→ Task to complete
Begin at the line below that has "Image attached. Mask" and stop after the line that has "Segment every instance of small bowel.". Please restate only those lines, word for word.

→ Collection entries

####################

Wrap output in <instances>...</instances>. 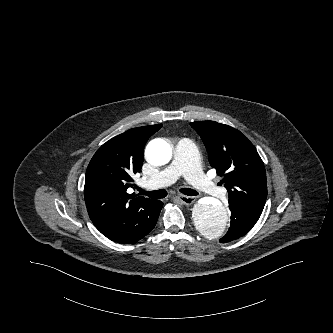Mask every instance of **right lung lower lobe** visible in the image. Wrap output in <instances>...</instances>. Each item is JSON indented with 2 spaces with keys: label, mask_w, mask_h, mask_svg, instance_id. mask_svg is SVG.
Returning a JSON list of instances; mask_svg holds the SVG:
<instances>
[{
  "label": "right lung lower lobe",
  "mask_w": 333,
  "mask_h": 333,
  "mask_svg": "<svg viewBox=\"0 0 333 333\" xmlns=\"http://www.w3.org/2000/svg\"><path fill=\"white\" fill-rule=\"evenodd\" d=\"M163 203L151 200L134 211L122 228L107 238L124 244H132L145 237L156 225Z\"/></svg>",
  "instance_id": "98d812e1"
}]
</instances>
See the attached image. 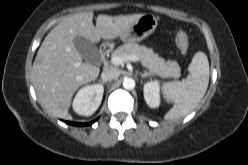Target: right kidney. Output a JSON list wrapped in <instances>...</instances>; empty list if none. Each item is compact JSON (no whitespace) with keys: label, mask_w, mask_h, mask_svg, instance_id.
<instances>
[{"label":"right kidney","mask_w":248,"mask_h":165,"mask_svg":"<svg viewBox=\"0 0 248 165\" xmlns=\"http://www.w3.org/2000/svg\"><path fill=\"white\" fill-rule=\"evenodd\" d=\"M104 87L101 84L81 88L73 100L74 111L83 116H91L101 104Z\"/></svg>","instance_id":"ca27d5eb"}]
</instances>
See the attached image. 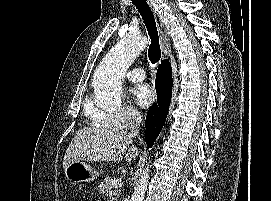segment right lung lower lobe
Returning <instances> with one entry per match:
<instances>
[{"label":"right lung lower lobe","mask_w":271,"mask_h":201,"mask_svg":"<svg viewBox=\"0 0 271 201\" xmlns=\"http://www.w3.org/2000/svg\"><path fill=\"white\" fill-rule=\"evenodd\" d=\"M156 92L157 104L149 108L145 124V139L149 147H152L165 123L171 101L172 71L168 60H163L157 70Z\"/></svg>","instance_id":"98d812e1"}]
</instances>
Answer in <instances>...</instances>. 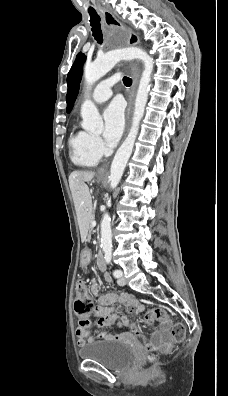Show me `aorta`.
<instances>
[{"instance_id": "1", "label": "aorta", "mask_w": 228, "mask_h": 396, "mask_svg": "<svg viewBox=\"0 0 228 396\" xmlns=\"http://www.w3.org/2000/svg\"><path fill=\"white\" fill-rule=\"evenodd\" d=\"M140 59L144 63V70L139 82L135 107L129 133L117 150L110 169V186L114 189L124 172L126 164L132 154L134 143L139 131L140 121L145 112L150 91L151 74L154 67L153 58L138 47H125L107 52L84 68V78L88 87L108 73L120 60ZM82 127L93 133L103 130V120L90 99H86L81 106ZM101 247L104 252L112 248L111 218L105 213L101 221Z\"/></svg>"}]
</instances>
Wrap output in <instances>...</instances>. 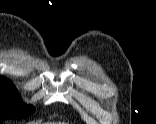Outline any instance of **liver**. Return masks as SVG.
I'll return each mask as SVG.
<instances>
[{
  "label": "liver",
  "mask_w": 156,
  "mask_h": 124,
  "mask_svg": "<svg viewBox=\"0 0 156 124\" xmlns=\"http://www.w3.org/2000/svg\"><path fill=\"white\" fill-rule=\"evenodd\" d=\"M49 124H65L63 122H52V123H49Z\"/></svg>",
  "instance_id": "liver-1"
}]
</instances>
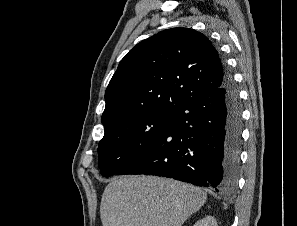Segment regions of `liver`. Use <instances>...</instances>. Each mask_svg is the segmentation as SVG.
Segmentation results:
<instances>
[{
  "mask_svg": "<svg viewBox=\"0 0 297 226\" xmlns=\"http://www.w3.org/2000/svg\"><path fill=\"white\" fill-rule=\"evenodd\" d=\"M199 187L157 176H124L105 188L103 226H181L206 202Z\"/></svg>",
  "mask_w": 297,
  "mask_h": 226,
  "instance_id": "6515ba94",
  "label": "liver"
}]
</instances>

####################

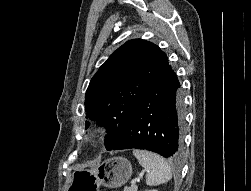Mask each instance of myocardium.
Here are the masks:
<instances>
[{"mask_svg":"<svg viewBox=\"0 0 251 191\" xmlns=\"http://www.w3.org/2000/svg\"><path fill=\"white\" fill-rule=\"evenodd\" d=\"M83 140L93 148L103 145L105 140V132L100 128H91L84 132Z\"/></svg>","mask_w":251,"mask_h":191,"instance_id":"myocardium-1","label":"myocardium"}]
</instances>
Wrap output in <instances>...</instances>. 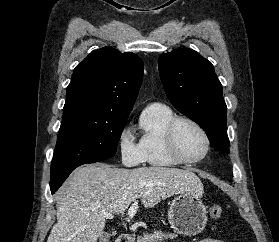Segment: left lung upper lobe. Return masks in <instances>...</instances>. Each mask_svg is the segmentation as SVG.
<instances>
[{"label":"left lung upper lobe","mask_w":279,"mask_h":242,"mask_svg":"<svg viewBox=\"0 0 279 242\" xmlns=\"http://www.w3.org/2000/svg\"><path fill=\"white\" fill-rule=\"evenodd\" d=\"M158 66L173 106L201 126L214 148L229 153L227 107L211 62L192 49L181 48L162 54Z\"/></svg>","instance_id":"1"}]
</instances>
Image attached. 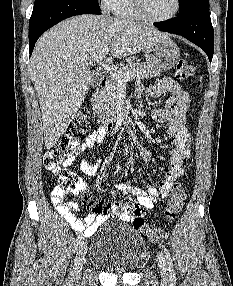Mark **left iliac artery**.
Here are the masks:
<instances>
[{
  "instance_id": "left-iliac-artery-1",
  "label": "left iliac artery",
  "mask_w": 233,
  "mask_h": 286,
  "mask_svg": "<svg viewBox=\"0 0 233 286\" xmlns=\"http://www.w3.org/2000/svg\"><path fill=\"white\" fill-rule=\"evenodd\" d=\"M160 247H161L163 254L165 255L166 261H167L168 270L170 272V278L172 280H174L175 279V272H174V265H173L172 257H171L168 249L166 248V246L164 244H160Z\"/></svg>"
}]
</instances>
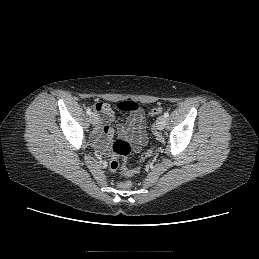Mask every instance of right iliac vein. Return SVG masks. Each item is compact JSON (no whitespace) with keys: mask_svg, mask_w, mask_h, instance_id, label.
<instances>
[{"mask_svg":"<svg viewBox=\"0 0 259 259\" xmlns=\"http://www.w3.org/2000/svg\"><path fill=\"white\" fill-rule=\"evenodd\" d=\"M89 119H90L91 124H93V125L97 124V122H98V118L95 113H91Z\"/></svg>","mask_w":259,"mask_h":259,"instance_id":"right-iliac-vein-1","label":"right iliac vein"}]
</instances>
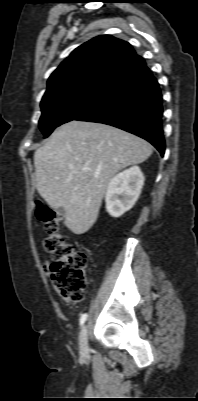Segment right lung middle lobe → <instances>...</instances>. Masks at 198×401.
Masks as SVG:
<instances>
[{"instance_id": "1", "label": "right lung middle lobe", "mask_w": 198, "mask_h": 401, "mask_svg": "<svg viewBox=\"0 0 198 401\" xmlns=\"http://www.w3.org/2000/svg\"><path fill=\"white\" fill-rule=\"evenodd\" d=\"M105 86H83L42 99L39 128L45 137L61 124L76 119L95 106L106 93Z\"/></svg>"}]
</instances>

####################

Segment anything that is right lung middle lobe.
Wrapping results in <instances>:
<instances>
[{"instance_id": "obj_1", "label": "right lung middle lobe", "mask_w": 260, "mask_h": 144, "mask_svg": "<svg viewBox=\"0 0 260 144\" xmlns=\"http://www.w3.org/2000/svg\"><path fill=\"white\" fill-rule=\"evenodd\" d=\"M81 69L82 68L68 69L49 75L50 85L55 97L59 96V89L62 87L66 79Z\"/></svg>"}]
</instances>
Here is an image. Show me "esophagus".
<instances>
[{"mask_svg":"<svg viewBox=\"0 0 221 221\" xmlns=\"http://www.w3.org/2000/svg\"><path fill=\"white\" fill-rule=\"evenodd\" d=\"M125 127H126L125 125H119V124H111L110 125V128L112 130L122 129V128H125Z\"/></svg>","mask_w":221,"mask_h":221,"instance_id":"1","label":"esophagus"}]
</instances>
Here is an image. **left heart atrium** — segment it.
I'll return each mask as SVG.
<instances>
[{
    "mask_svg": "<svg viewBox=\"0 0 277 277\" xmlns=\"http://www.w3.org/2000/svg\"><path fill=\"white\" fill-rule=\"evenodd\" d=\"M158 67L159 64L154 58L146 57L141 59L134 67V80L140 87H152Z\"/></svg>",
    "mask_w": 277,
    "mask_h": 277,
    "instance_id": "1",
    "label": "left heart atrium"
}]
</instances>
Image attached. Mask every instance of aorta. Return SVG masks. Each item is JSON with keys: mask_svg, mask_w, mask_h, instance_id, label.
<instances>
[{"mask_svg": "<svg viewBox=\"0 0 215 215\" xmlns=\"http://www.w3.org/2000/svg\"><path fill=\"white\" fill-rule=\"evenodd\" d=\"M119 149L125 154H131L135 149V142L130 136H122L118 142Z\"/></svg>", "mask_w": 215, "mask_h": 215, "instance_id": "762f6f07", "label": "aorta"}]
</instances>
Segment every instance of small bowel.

####################

→ Exercise output
Image attached. Mask every instance of aorta. Return SVG masks. Each item is JSON with keys: mask_svg, mask_w, mask_h, instance_id, label.
<instances>
[{"mask_svg": "<svg viewBox=\"0 0 215 215\" xmlns=\"http://www.w3.org/2000/svg\"><path fill=\"white\" fill-rule=\"evenodd\" d=\"M119 149L125 154H131L135 149V142L130 136H122L118 142Z\"/></svg>", "mask_w": 215, "mask_h": 215, "instance_id": "762f6f07", "label": "aorta"}]
</instances>
Segment every instance of small bowel.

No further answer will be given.